By Gavin van Marle
The shipping industry was accused of blocking international efforts to curb pollution and greenhouse gas levels rising globally on a level unseen in other industries. InfluenceMap is an environmental watchdog that assesses, “ranks and communicates the extent to which corporations are lobbying climate and energy policy worldwide”. In a report, it claims shipping’s lobby groups – principally identifying the International Chamber of Shipping (ICS), Baltic and International Maritime Council (BIMCO) and World Shipping Council (WSC) – have penetrated the UN’s International Maritime Organization and shaped its regulations to keep the industry free of environmental regulations agreed at the Paris climate talks.
Last year, IMO approved a roadmap that delayed an agreement on reducing the greenhouse gas (GHG) emissions of shipping until 2023. This included the adoption of an interim strategy on GHG emission reductions in 2018.
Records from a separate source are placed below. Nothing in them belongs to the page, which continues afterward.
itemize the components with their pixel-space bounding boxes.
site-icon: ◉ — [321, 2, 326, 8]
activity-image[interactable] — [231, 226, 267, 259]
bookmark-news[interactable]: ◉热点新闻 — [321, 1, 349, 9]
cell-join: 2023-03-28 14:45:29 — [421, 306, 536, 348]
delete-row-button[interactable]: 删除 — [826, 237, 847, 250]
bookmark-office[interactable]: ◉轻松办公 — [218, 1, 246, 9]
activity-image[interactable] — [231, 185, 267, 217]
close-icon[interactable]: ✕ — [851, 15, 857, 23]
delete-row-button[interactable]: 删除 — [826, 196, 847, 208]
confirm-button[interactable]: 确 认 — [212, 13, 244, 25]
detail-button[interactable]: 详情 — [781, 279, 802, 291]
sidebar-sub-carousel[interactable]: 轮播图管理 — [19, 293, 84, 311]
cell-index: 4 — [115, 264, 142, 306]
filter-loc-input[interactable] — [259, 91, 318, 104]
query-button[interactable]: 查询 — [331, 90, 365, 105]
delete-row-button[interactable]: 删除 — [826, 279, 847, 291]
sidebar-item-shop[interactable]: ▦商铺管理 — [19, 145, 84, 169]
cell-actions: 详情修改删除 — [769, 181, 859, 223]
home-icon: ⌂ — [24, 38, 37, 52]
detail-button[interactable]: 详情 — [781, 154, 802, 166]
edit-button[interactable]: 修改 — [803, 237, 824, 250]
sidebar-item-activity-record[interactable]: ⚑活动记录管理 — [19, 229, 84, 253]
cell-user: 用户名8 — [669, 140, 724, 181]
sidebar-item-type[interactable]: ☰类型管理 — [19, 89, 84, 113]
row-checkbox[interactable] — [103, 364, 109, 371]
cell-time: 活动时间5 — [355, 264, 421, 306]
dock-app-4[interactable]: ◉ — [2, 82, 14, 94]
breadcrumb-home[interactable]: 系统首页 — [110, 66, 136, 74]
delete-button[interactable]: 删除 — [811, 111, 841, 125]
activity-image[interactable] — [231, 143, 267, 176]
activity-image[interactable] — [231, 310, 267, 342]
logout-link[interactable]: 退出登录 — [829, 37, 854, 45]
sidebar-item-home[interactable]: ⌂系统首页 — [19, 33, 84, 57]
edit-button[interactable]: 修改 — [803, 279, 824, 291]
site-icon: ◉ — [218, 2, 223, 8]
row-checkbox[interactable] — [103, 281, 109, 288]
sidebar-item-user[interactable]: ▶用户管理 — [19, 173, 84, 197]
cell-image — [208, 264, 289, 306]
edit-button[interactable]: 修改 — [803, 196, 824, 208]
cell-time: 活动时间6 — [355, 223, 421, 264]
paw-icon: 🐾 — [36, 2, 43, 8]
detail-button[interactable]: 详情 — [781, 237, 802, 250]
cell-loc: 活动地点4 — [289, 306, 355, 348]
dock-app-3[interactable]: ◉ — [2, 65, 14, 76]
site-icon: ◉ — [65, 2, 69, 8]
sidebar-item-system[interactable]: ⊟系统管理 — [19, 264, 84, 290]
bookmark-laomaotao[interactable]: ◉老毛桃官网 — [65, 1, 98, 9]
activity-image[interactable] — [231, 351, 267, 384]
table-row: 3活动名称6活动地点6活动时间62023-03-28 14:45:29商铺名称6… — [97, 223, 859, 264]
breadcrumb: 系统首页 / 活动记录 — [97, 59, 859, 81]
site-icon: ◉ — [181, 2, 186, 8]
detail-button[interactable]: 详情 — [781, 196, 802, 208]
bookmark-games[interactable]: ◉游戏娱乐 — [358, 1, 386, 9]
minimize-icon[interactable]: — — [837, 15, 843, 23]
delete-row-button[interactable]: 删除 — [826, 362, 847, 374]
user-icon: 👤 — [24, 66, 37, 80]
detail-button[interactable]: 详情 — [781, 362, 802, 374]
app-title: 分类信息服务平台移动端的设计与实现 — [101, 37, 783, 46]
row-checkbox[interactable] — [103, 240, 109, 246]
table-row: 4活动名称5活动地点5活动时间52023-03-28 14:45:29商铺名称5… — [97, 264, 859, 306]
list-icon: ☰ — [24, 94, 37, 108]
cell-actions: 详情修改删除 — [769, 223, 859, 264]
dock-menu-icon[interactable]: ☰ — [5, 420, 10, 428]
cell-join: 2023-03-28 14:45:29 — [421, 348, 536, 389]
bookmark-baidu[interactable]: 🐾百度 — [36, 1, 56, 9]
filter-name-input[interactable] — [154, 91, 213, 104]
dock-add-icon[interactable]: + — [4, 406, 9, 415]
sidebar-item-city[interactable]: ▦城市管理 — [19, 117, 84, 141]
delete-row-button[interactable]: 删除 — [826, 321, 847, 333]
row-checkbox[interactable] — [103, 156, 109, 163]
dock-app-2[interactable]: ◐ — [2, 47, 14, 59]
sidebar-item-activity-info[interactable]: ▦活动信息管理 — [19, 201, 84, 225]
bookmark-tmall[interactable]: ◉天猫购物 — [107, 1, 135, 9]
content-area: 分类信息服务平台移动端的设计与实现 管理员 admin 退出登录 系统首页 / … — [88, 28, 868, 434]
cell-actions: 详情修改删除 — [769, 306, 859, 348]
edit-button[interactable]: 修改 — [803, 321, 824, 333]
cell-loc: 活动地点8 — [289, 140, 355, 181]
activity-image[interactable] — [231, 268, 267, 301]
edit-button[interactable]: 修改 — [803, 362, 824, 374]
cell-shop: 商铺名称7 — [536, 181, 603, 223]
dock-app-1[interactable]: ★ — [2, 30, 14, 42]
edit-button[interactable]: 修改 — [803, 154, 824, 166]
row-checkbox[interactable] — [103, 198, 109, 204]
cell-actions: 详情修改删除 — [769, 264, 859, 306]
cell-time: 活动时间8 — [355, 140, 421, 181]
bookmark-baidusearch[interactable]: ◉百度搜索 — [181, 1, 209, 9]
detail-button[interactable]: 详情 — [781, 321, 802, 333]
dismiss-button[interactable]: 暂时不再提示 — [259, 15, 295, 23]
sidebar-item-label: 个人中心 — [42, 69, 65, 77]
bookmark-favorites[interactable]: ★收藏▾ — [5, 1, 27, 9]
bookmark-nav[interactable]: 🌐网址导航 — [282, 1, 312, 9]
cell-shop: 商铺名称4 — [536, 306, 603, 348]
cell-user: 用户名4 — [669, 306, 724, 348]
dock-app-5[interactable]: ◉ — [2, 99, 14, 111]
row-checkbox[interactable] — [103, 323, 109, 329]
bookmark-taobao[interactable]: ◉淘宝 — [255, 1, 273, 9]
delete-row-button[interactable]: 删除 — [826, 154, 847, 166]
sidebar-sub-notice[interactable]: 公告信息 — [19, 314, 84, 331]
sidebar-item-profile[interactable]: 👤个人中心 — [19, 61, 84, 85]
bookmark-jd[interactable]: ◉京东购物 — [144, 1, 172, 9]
Earlier this year, after the European Parliament voted to include shipping in the EU emissions trading system from 2023, unless the IMO adopted adequate climate legislation for global shipping by 2021, IMO secretary-general Kitack Lim led the industry’s opposition, saying the EU’s policy “significantly risks undermining efforts on a global level”.
InfluenceMap’s Corporate capture of the IMO report states: “Corporations have unmatched access and influence at the IMO compared to other UN bodies, providing the shipping industry with a clear avenue to shape policymaking.
“An analysis of other UN agencies indicates that while trade associations are typically granted access to committee meetings, similar to IMO, at no other UN agency researched do corporations attend committee meetings as formal state representatives.” It found that some 31 per cent of nations at the UN’s last Marine Environment Protection Council (MEPC) were represented by business and corporate figures rather than government officials, adding: “IMO appears to be the only UN agency to allow such extensive corporate representation in the policy-making process.
“Progress on regulation has been stalled by powerful shipping trade associations, with the International Chamber of Shipping (ICS) leading efforts to oppose action on climate change at the IMO. It adds that ICS, BIMCO and the World Shipping Council “have collectively lobbied to delay implementation of any climate regulations until 2023 – even then refusing to support anything but voluntary regulations that may not reduce the sector’s overall greenhouse emissions”. InfluenceMap said all three groups opposed GHG emissions and energy efficiency regulations, with ICS presenting a “mixed” position on carbon pricing policies – something the WSC remains opposed to, while BIMCO had no formal position on it whatsoever.
Sifting through submissions to the IMO between 2015 and 2017, InfluenceMap found that 11.2 per cent of all identified non-secretariat climate-related submissions at MEPC meetings came from ICS, BIMCO and WSC – “a figure higher than every state except Japan, Germany and Denmark”. “Such a high percentage suggests industry associations are active and influential contributors to IMO negotiations on climate change,” it says.
Responding to the report, Paul Dickinson, Chairman of the Carbon Disclosure Project, said: “This research highlights how lobbying by the shipping industry has led to the UN’s International Maritime Organisation failing in its responsibility to act on climate change. “If more pressure is not placed upon the industry to act, its increasing emissions will hamper the world’s capacity to meet the climate ambition agreed under the Paris Accord.”
There was, however, praise for some shipping entities, with Maersk and Stena Line named as companies with transparent GHG policies “appearing to support ambitious action on climate change”.